Gli lasciano il divaricatore in addome
Paziente operato due volte in una settimana: nel primo intervento l’équipe aveva dimenticato un ferro di 15 centimetri
Mantova. Una spatola per separare gli organi interni dimenticata nell’addome di un paziente durante un delicato intervento in urgenza, ha costretto un’équipe chirurgica del Carlo Poma a rioperare l’uomo una seconda volta una settimana dopo per estrarre il corpo estraneo.
La sfortunato protagonista della vicenda è un 53enne della provincia di Mantova. L’uomo è comunque in buone condizioni di salute e a quanto risulta è ancora ricoverato in ospedale sotto osservazione.
Per questo errore commesso in sala operatoria la direzione della Asst ha subito aperto un’indagine interna per accertare responsabilità precise. Sotto la lente della direzione sono finiti tutti gli operatori sanitari che componevano l’équipe chirurgica. La commissione interna dovrà stabilire chi ha dimenticato la spatola nell’addome del paziente durante il primo intervento in urgenza.
Ecco i fatti. Il 27 settembre il paziente arriva al Carlo Poma in condizioni molto gravi. Per lui si aprono subito le porte della sala operatoria per rimediare ad un aneurisma. L’équipe della Chirurgia Vascolare entra subito in azione. L’intervento ha un esito favorevole e il paziente sottoposto alla delicata operazione risulta in buone condizioni. Ma alcuni giorni dopo inizia a lamentare alcuni disturbi, soprattutto dolori addominali. Si opta per una radiografia. E lì si scopre la natura del mal di stomaco: una spatola-divaricatore metallica della lunghezza di circa 15 centimetri è rimasta dentro l’organismo. Dimenticata durante l’intervento chirurgico.
A quel punto per il paziente diventa necessario e urgente una seconda operazione: viene riaperto e i chirurghi della Vascolare gli estraggono la spatola. Dal Poma fanno sapere che l’uomo non ha subito complicazioni se non il fastidio, non irrilevante, di subire due interventi nel giro di una settimana.

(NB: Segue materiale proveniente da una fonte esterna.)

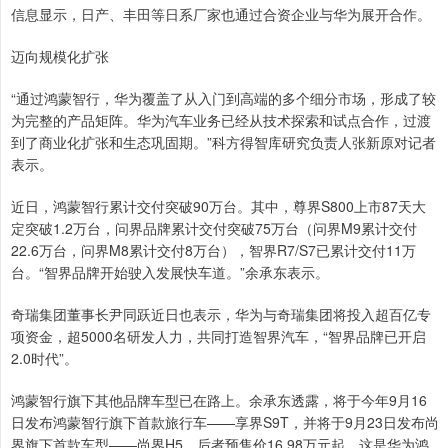
信息显示，日产、丰田等日系厂家也通过合资企业与华为展开合作。
迈向规模化扩张
“通过鸿蒙智行，华为覆盖了从入门到高端的多个细分市场，形成了较
为完整的产品矩阵。华为汽车业务已经从技术探索和试点合作，过渡
到了商业化扩张和生态巩固期。”科方得智库研究负责人张新原对记者
表示。
近日，鸿蒙智行累计交付突破90万台。其中，尊界S800上市87天大
定突破1.2万台，问界品牌累计交付突破75万台（问界M9累计交付
22.6万台，问界M8累计交付8万台），智界R7/S7已累计交付11万
台。“智界品牌开始驶入发展快车道。”余承东表示。
奇瑞集团董事长尹同跃近日也表示，华为与奇瑞集团将投入超百亿专
项资金，超5000名研发人力，共同打造智界汽车，“智界品牌已开启
2.0时代”。
鸿蒙智行旗下其他品牌车型已在路上。余承东透露，将于今年9月16
日发布鸿蒙智行旗下首款旅行车——享界S9T，并将于9月23日发布尚
界旗下首款车型——尚界H5，后者预售价16.98万元起，这是华为鸿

A questo punto resta l’interrogativo su come sia potuto succedere un errore di questa portata. La prima spiegazione che trapela dalle corsie dell’ospedale di Mantova è che in occasione del primo intervento la spatola sia stata inondata e quindi nascosta dal sangue del paziente. Al momento di ricucire nessuno l’ha più vista e quindi lo strumento operatorio è rimasto nell’organismo.
Per ora solo supposizioni. Ad accertare quanto esattamente è successo in sala operatoria sono chiamati i componenti della commissione del Poma. L’eventuale responsabile sarà sottoposto a provvedimento disciplinare.